Bill Nace, Both (Drag City)
Bill Nace’s free improvisation is dark and hypnotic on Both. The guitarist is perhaps most known for his work in Body/Head, a duo he’s in with Kim Gordon, but his meandering solo improvisations are incredibly easy to get lost in. Both rumbles with both the chaos of maximal sound and the uncertainty of sparse echoes. This one’s for all the lovers of ‘80s avant-garde electric guitar noise — its reminiscence suits it well.
ONO, Red Summer (American Dreams Records)
ONO is at once experimental, funk, noise, and dance-worthy, blending the angularity of harsh sound with the inherent fun of a catchy beat. Red Summer delves into the history of race-driven violence during 1919, often referred to as the Red Summer, with particular attention paid to their hometown of Chicago. It’s an electric, futuristic exploration of these events and their aftermath. As a whole, the record takes fully-formed musical and ideological ideas and launches them into one defiant, explosive sound.
Jim O’Rourke, Shutting Down Here (Portraits GRM)

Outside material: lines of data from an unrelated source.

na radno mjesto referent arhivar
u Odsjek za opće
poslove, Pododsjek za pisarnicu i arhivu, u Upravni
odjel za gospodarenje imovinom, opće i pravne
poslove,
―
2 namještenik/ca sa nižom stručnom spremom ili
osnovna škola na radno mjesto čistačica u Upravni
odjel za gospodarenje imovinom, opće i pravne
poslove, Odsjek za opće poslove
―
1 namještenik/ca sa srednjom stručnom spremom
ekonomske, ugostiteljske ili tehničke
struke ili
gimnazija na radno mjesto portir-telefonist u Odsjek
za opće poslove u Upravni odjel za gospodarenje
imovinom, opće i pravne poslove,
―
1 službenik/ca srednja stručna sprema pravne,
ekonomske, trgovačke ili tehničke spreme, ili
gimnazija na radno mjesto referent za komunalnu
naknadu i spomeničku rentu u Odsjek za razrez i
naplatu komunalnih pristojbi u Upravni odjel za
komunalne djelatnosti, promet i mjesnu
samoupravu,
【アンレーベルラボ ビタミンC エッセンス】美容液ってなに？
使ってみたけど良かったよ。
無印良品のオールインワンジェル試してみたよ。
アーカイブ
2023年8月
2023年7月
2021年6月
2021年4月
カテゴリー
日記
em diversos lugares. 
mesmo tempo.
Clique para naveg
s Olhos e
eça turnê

It’s no secret that Jim O’Rourke is a man of many musical tricks. Shutting Down sees him in a contemplative state; the music moves through eerie sparseness and futuristic computer noise, mournful trumpet solos and static drones. Each section of the longform piece is different. The instrumentations vary, the textures vary, the volume varies, and the tonality is never possible to pin down. The result is continually intriguing.
Powers/Rolin Duo, St (Feeding Tube Records)

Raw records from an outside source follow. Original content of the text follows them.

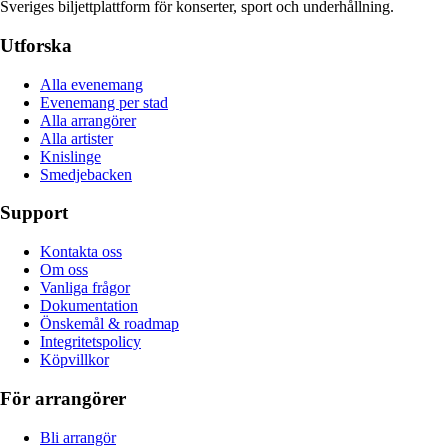
Sveriges biljettplattform för konserter, sport och underhållning.
Utforska
Alla evenemang
Evenemang per stad
Alla arrangörer
Alla artister
Knislinge
Smedjebacken
Support
Kontakta oss
Om oss
Vanliga frågor
Dokumentation
Önskemål & roadmap
Integritetspolicy
Köpvillkor
För arrangörer
Bli arrangör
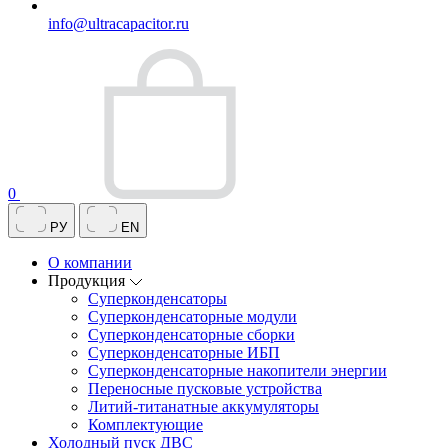
info@ultracapacitor.ru
0
РУ
EN
О компании
Продукция
Суперконденсаторы
Суперконденсаторные модули
Суперконденсаторные сборки
Суперконденсаторные ИБП
Суперконденсаторные накопители энергии
Переносные пусковые устройства
Литий-титанатные аккумуляторы
Комплектующие
Холодный пуск ДВС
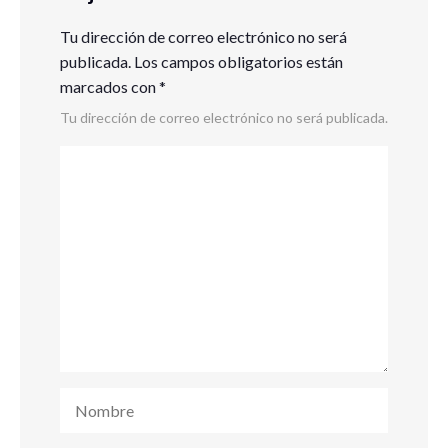
Tu dirección de correo electrónico no será
publicada.
Los campos obligatorios están
marcados con
*
Tu dirección de correo electrónico no será publicada.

Powers/Rolin Duo radiates a constant sense of warmth and forward motion on their new record, St. Perhaps fittingly, the cover is a sun rising over the rolling mountains; it feels like a visual depiction of the music you hear as you listen. The Columbus-based duo, comprising Jen Powers on hammered dulcimer and Matthew Rolin on 12-string guitar, blend strands of improvisation and folk traditions into their winding instrumentals. Their music is intricate and transportive, finding transcendence in detailed texture and vibrant harmony.
I should disclose that the Powers/Rolin Duo are friends of my boyfriend, but rest assured, I would not put a record on this list that I didn’t love.
TALSounds, Acquiesce (NNA Tapes)
TALSounds, the stage name of Chicago-based artist Natalie Chami, makes music that is a reverberant celebration of delicately repeating synth sounds. On Acquiesce, the result is glorious. Listening to the album is like walking through clouds, or gazing at the sky’s sunset. Its atmosphere envelopes you, wrapping you into a world made of subtly intricate harmony.
Various Artists, String Layers (7K!)
String Layers is a captivating collection of new works that feel romantic and lush. The pieces prominently feature string instruments, and many are reminiscent of sweeping film scores and melodic drones. Featuring composers from all over the world, String Layers provides a broad swath of captivating neoclassical music.